Ceci posé, on comprend aisément comment la classification par orients s’est établie. Les choses furent d’abord classées par clans et par totems. Mais cette étroite localisation des clans dont nous venons de parler entraîna forcément une localisation correspondante des choses attribuées aux clans. Du moment que les gens du loup, par exemple, ressortissent à tel quartier du camp, il en est nécessairement de même des choses de toutes sortes qui sont classées sous ce même totem. Par suite, que le camp s’oriente d’une manière définie, et toutes ses parties se trouveront orientées du même coup avec tout ce qu’elles comprennent, choses et gens. Autrement dit, tous les êtres de la nature seront désormais conçus comme soutenant des rapports déterminés avec des portions également déterminées de l’espace. Sans doute, c’est seulement l’espace tribal qui est ainsi divisé et réparti.

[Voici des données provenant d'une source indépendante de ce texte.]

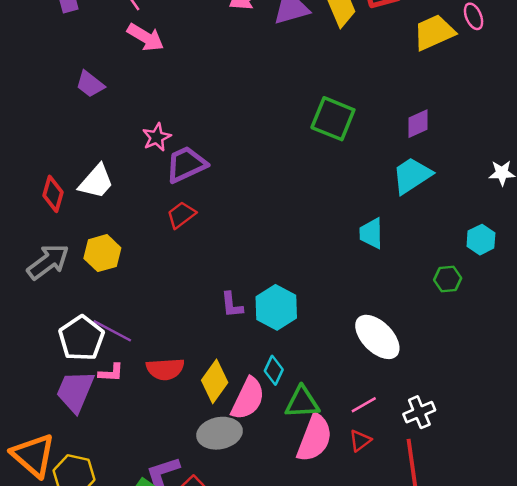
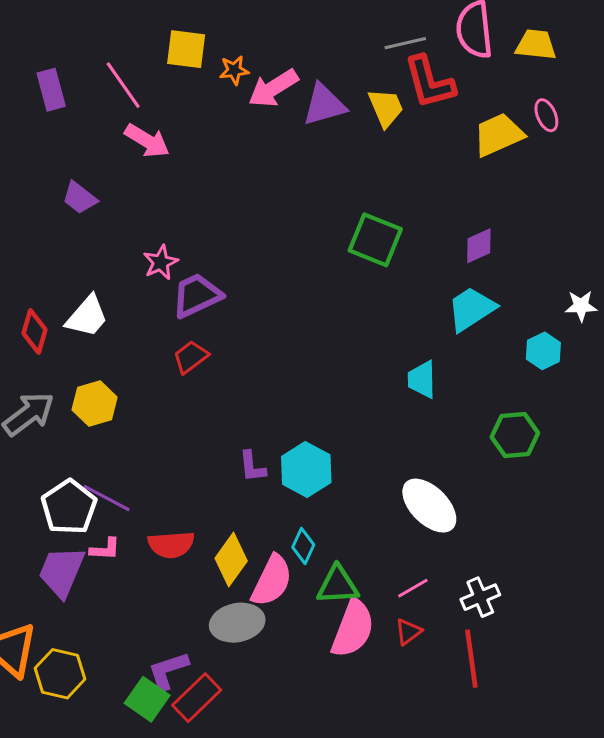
cyan hexagon: (481, 240) -> (543, 351), moved
green hexagon: (448, 279) -> (515, 435), size x1.4

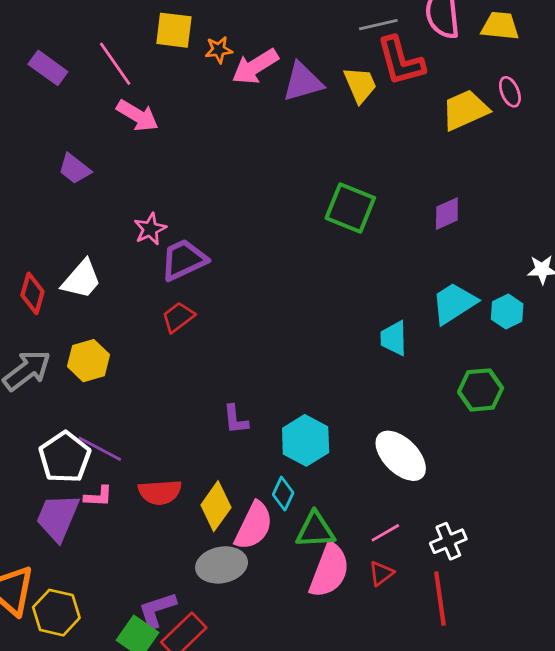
purple rectangle: (51, 90) -> (48, 68), turned -39
cyan trapezoid: (471, 309) -> (454, 303), moved
cyan hexagon: (306, 470) -> (306, 440), moved

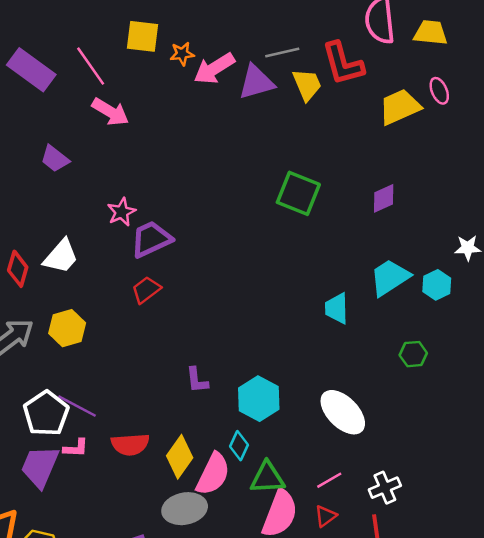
gray line: (378, 25) -> (282, 52), moved
purple rectangle: (48, 68) -> (31, 70), size x1.4
green hexagon: (481, 390) -> (413, 354), size x0.7

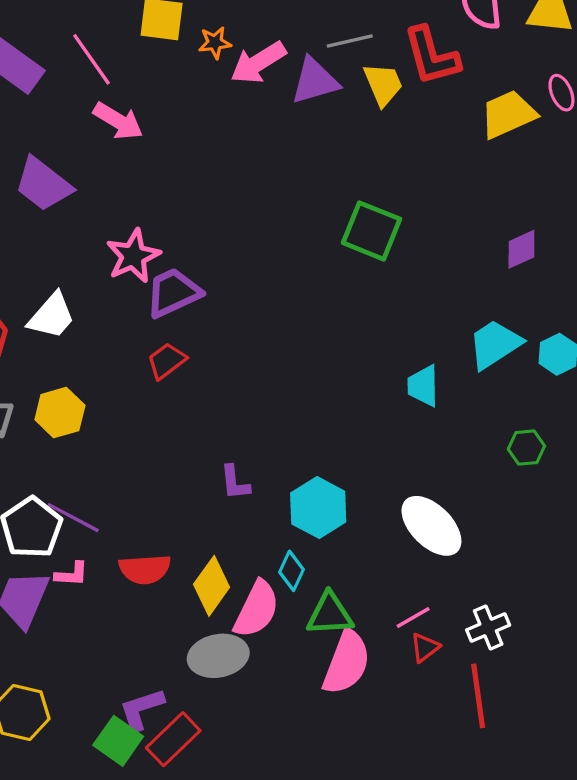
purple trapezoid: (55, 159) -> (43, 184), size x1.5
purple diamond: (384, 198) -> (521, 249), moved
pink star: (122, 212) -> (133, 256), size x1.4
red triangle: (326, 516) -> (425, 648), moved

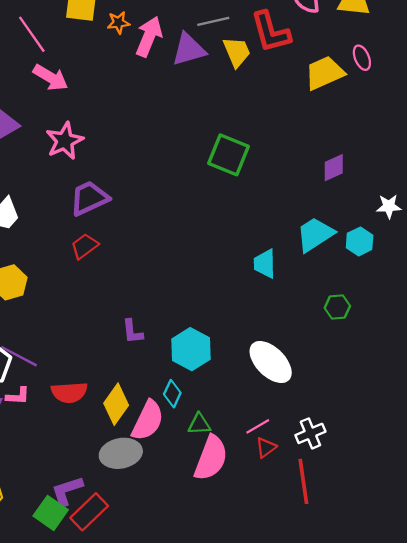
pink arrow: (258, 63) -> (149, 37), turned 144
pink star: (133, 256) -> (65, 141), moved
green triangle: (330, 614) -> (199, 424), size x0.7

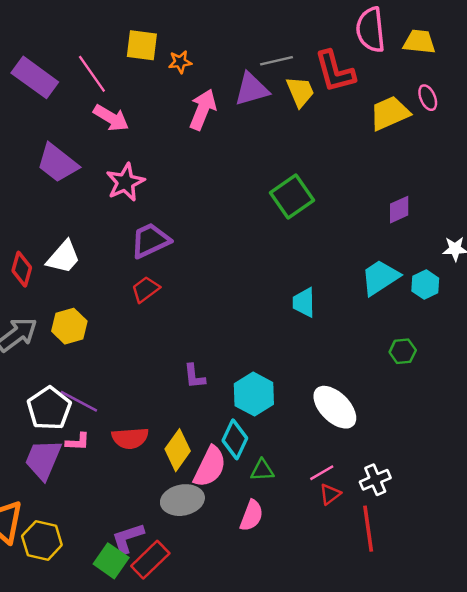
pink arrow: (149, 37) -> (203, 110), moved
green square: (228, 155) -> (292, 196), turned 33
cyan trapezoid: (265, 264) -> (304, 302), moved
cyan diamond: (172, 394) -> (235, 439), size x1.4
pink semicircle: (211, 458) -> (252, 516), moved, size x0.7

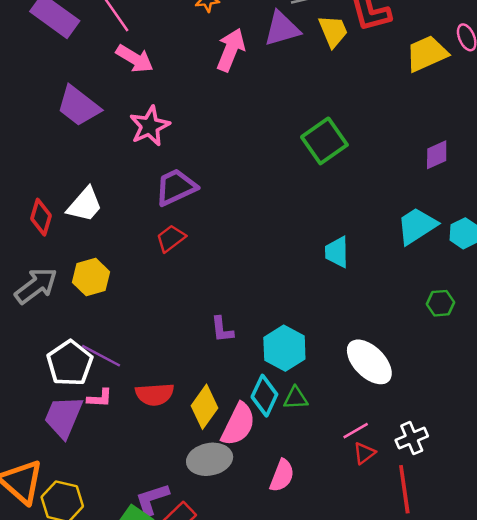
green triangle: (262, 470) -> (296, 398), moved

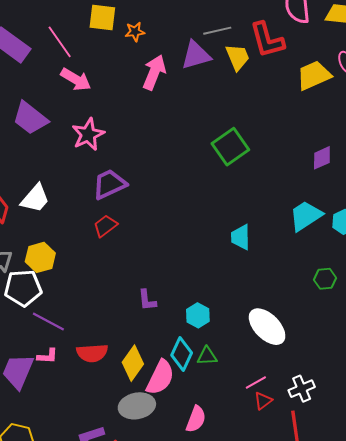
cyan hexagon: (284, 348) -> (198, 315), size x0.7
white pentagon: (70, 363) -> (23, 288), moved, turned 30

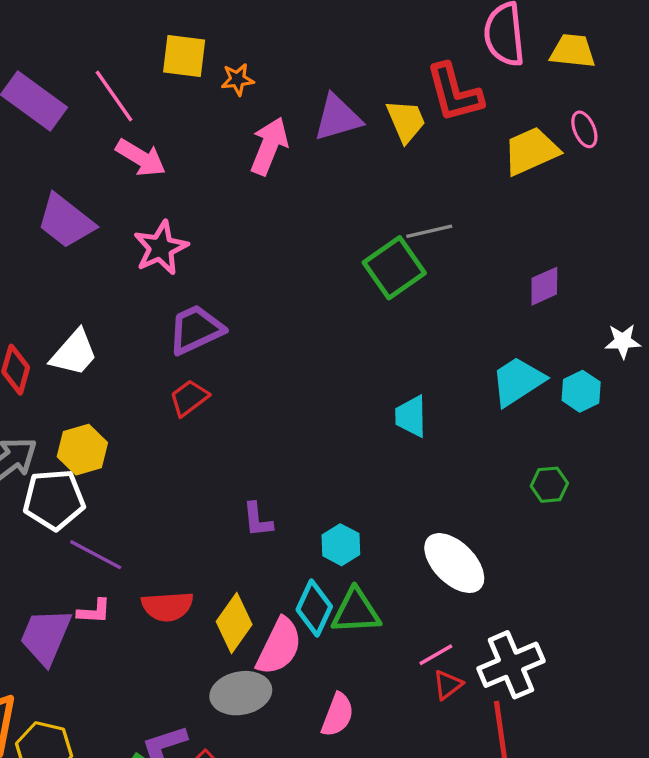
gray line: (217, 31) -> (429, 231), moved
green triangle: (207, 356) -> (356, 611), size x1.5
white cross: (302, 389) -> (511, 665), size x1.5

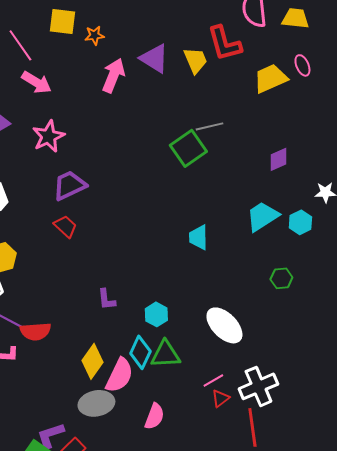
purple triangle: (338, 118) -> (154, 58), turned 48
red trapezoid: (189, 398) -> (65, 226), turned 80
red semicircle: (167, 606) -> (35, 331), moved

Mais de même que la tribu constitue pour le primitif toute l’humanité, de même que l’ancêtre fondateur de la tribu est le père et le créateur des hommes, de même aussi l’idée du camp se confond avec l’idée du monde[1]. Le camp est le centre de l’univers et tout l’univers y est en raccourci. L’espace mondial et l’espace tribal ne se distinguent donc que très imparfaitement et l’esprit passe de l’un à l’autre sans difficulté, presque sans en avoir conscience. Et ainsi les choses se trouvent rapportées à tels ou tels orients en général. Toutefois, tant que l’organisation en phratries et en clans resta forte, la classification par clans resta prépondérante ; c’est par l’intermédiaire des totems que les choses furent rattachées aux régions. Nous avons vu que c’était encore le cas chez les Zuñis, au moins pour certains êtres. Mais que les groupements totémiques, si curieusement hiérarchisés, s’évanouissent et soient remplacés par des groupements locaux, simplement juxtaposés les uns aux autres, et, dans la même mesure, la classification par orients sera désormais la seule possible[2].

  1. On trouve encore à Rome des traces de ces idées : mundus signifie à la fois le monde et le lieu où se réunissaient les comices. L’identification de la tribu (ou de la cité) et de l’humanité n’est donc pas due simplement à l’exaltation de l’orgueil national, mais à un ensemble de conceptions qui font de la tribu le microcosme de l’univers.
  2. Dans ce cas, tout ce qui survit de l’ancien système, c’est l’attribution de certains pouvoirs aux groupes locaux. Ainsi, chez les Kurnai chaque groupe local est maître d’un certain vent qui est censé venir de son côté.